_TRY IT:_ Your copy should match the entries exactly, with the pictures left out.

(Stored dataset items)
▬▬▬▬▬▬

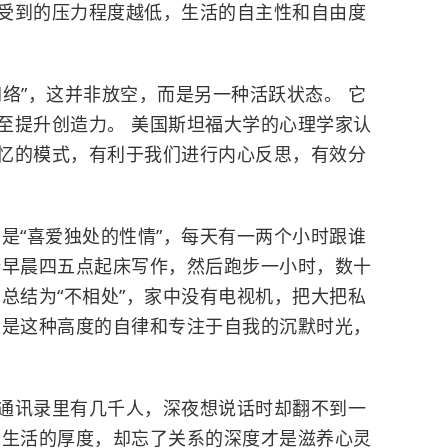
受到的压力程度越低，生活的自主性和自由度
络”，这并非放空，而是另一种活跃状态。 它
至提升创造力。 美国斯坦福大学的心理学家认
忆的模式，有利于我们进行内心反思，有效分
是“喜爱独处的性情”，每天有一两个小时跟谁
持早晨四五点起床写作，然后跑步一小时，数十
总结为“不相处”，家中没有电视机，把大把私
正是这种高度的自律和专注于自我的沉默时光，
通讯录里有几千人，深夜想说话时却翻不到一
于生活的厚度，却忘了关系的深度才是滋养心灵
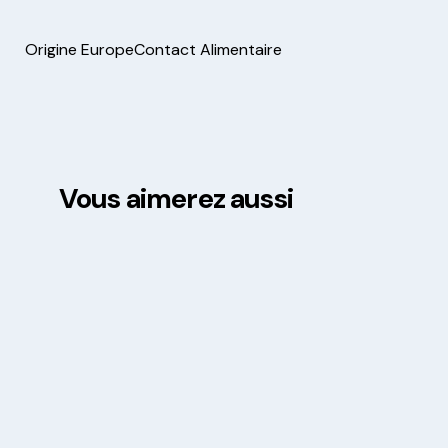
Origine Europe
Contact Alimentaire
Vous aimerez aussi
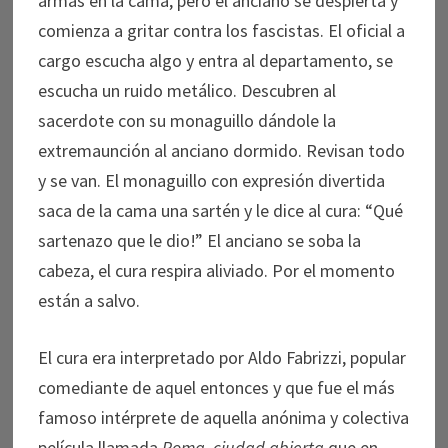
armas en la cama, pero el anciano se despierta y
comienza a gritar contra los fascistas. El oficial a
cargo escucha algo y entra al departamento, se
escucha un ruido metálico. Descubren al
sacerdote con su monaguillo dándole la
extremaunción al anciano dormido. Revisan todo
y se van. El monaguillo con expresión divertida
saca de la cama una sartén y le dice al cura: “Qué
sartenazo que le dio!” El anciano se soba la
cabeza, el cura respira aliviado. Por el momento
están a salvo.
El cura era interpretado por Aldo Fabrizzi, popular
comediante de aquel entonces y que fue el más
famoso intérprete de aquella anónima y colectiva
película llamada
Roma, ciudad abierta
que en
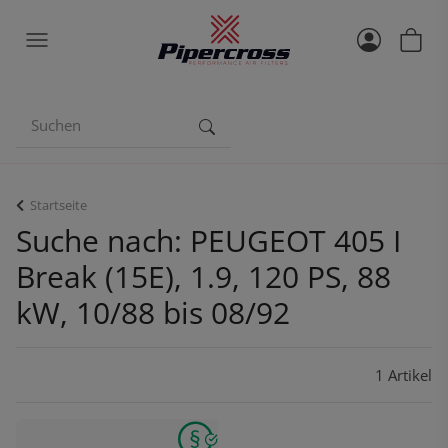
Startseite
Suche nach: PEUGEOT 405 I
Break (15E), 1.9, 120 PS, 88
kW, 10/88 bis 08/92
1 Artikel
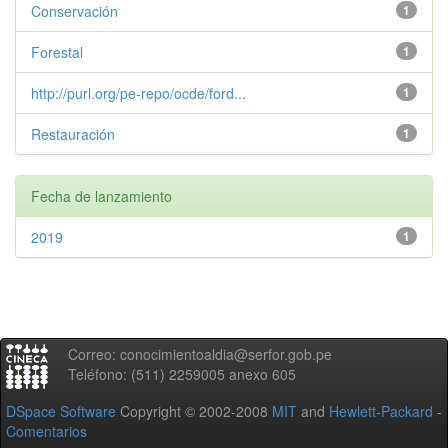
Conservación
1
Forestal
1
http://purl.org/pe-repo/ocde/ford...
1
Restauración
1
Fecha de lanzamiento
2019
1
Correo: conocimientoaldia@serfor.gob.pe
Teléfono: (511) 2259005 anexo 605
DSpace Software
Copyright © 2002-2008
MIT
and
Hewlett-Packard
-
Comentarios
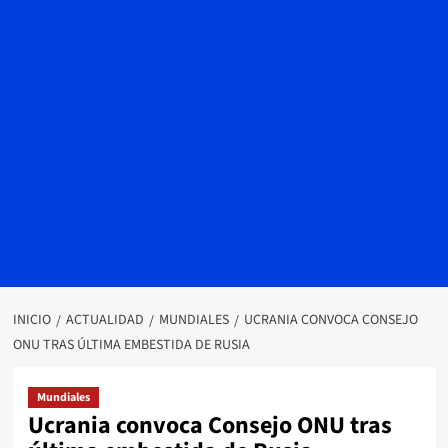
INICIO
ACTUALIDAD
MUNDIALES
UCRANIA CONVOCA CONSEJO
ONU TRAS ÚLTIMA EMBESTIDA DE RUSIA
Mundiales
Ucrania convoca Consejo ONU tras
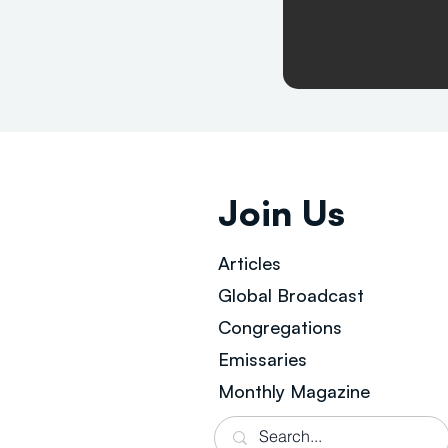
Join Us
Articles
Global Broad
cast
Congregations
Emissaries
Monthly Magazine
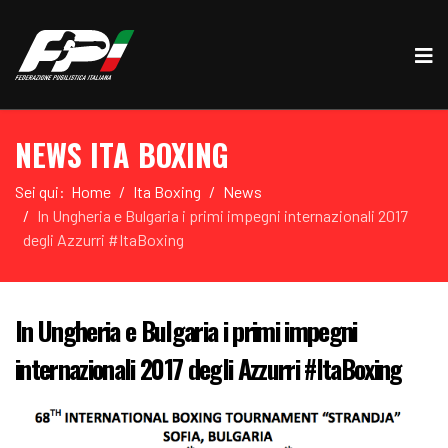
NEWS ITA BOXING
Sei qui:
Home
Ita Boxing
News
In Ungheria e Bulgaria i primi impegni internazionali 2017
degli Azzurri #ItaBoxing
In Ungheria e Bulgaria i primi impegni
internazionali 2017 degli Azzurri #ItaBoxing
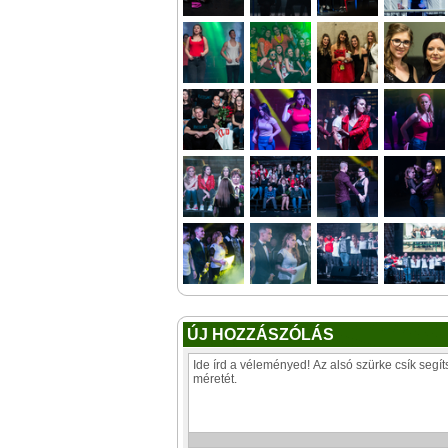
ÚJ HOZZÁSZÓLÁS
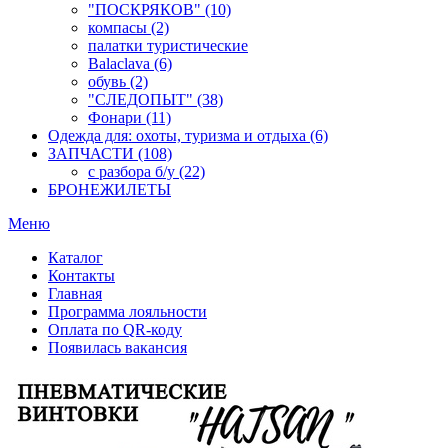
"ПОСКРЯКОВ" (10)
компасы (2)
палатки туристические
Balaclava (6)
обувь (2)
"СЛЕДОПЫТ" (38)
Фонари (11)
Одежда для: охоты, туризма и отдыха (6)
ЗАПЧАСТИ (108)
с разбора б/у (22)
БРОНЕЖИЛЕТЫ
Меню
Каталог
Контакты
Главная
Программа лояльности
Оплата по QR-коду
Появилась вакансия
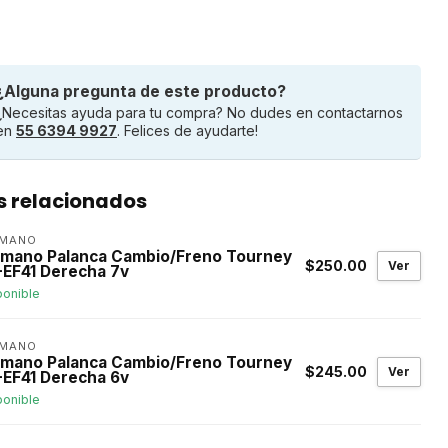
¿Alguna pregunta de este producto?
¿Necesitas ayuda para tu compra? No dudes en contactarnos
en
55 6394 9927
. Felices de ayudarte!
s relacionados
IMANO
imano Palanca Cambio/Freno Tourney
$250.00
Ver
-EF41 Derecha 7v
ponible
IMANO
imano Palanca Cambio/Freno Tourney
$245.00
Ver
-EF41 Derecha 6v
ponible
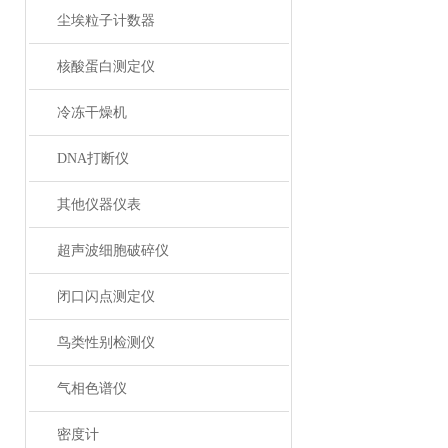
尘埃粒子计数器
核酸蛋白测定仪
冷冻干燥机
DNA打断仪
其他仪器仪表
超声波细胞破碎仪
闭口闪点测定仪
鸟类性别检测仪
气相色谱仪
密度计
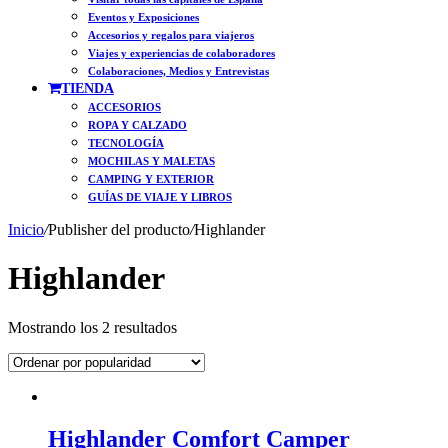
Eventos y Exposiciones
Accesorios y regalos para viajeros
Viajes y experiencias de colaboradores
Colaboraciones, Medios y Entrevistas
TIENDA
ACCESORIOS
ROPA Y CALZADO
TECNOLOGÍA
MOCHILAS Y MALETAS
CAMPING Y EXTERIOR
GUÍAS DE VIAJE Y LIBROS
Inicio
/
Publisher del producto
/
Highlander
Highlander
Ordenado
Mostrando los 2 resultados
por
popularidad
Highlander Comfort Camper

▬▬▬▬▬▬

_RESULT:_
受到的压力程度越低，生活的自主性和自由度
络”，这并非放空，而是另一种活跃状态。 它
至提升创造力。 美国斯坦福大学的心理学家认
忆的模式，有利于我们进行内心反思，有效分
是“喜爱独处的性情”，每天有一两个小时跟谁
持早晨四五点起床写作，然后跑步一小时，数十
总结为“不相处”，家中没有电视机，把大把私
正是这种高度的自律和专注于自我的沉默时光，
通讯录里有几千人，深夜想说话时却翻不到一
于生活的厚度，却忘了关系的深度才是滋养心灵
Origine Europe
Contact Alimentaire
Vous aimerez aussi
armas en la cama, pero el anciano se despierta y
comienza a gritar contra los fascistas. El oficial a
cargo escucha algo y entra al departamento, se
escucha un ruido metálico. Descubren al
sacerdote con su monaguillo dándole la
extremaunción al anciano dormido. Revisan todo
y se van. El monaguillo con expresión divertida
saca de la cama una sartén y le dice al cura: “Qué
sartenazo que le dio!” El anciano se soba la
cabeza, el cura respira aliviado. Por el momento
están a salvo.
El cura era interpretado por Aldo Fabrizzi, popular
comediante de aquel entonces y que fue el más
famoso intérprete de aquella anónima y colectiva
película llamada
Roma, ciudad abierta
que en
Startseite
Suche nach: PEUGEOT 405 I
Break (15E), 1.9, 120 PS, 88
kW, 10/88 bis 08/92
1 Artikel
Conservación
1
Forestal
1
http://purl.org/pe-repo/ocde/ford...
1
Restauración
1
Fecha de lanzamiento
2019
1
Correo: conocimientoaldia@serfor.gob.pe
Teléfono: (511) 2259005 anexo 605
DSpace Software
Copyright © 2002-2008
MIT
and
Hewlett-Packard
-
Comentarios
INICIO
ACTUALIDAD
MUNDIALES
UCRANIA CONVOCA CONSEJO
ONU TRAS ÚLTIMA EMBESTIDA DE RUSIA
Mundiales
Ucrania convoca Consejo ONU tras
Join Us
Articles
Global Broad
cast
Congregations
Emissaries
Monthly Magazine
NEWS ITA BOXING
Sei qui:
Home
Ita Boxing
News
In Ungheria e Bulgaria i primi impegni internazionali 2017
degli Azzurri #ItaBoxing
In Ungheria e Bulgaria i primi impegni
internazionali 2017 degli Azzurri #ItaBoxing
ÚJ HOZZÁSZÓLÁS
"ПОСКРЯКОВ" (10)
компасы (2)
палатки туристические
Balaclava (6)
обувь (2)
"СЛЕДОПЫТ" (38)
Фонари (11)
Одежда для: охоты, туризма и отдыха (6)
ЗАПЧАСТИ (108)
с разбора б/у (22)
БРОНЕЖИЛЕТЫ
Меню
Каталог
Контакты
Главная
Программа лояльности
Оплата по QR-коду
Появилась вакансия
¿Alguna pregunta de este producto?
¿Necesitas ayuda para tu compra? No dudes en contactarnos
en
55 6394 9927
. Felices de ayudarte!
s relacionados
IMANO
imano Palanca Cambio/Freno Tourney
$250.00
Ver
-EF41 Derecha 7v
ponible
IMANO
imano Palanca Cambio/Freno Tourney
$245.00
Ver
-EF41 Derecha 6v
ponible
尘埃粒子计数器
核酸蛋白测定仪
冷冻干燥机
DNA打断仪
其他仪器仪表
超声波细胞破碎仪
闭口闪点测定仪
鸟类性别检测仪
气相色谱仪
密度计
Eventos y Exposiciones
Accesorios y regalos para viajeros
Viajes y experiencias de colaboradores
Colaboraciones, Medios y Entrevistas
TIENDA
ACCESORIOS
ROPA Y CALZADO
TECNOLOGÍA
MOCHILAS Y MALETAS
CAMPING Y EXTERIOR
GUÍAS DE VIAJE Y LIBROS
Inicio
/
Publisher del producto
/
Highlander
Highlander
Ordenado
Mostrando los 2 resultados
por
popularidad
Highlander Comfort Camper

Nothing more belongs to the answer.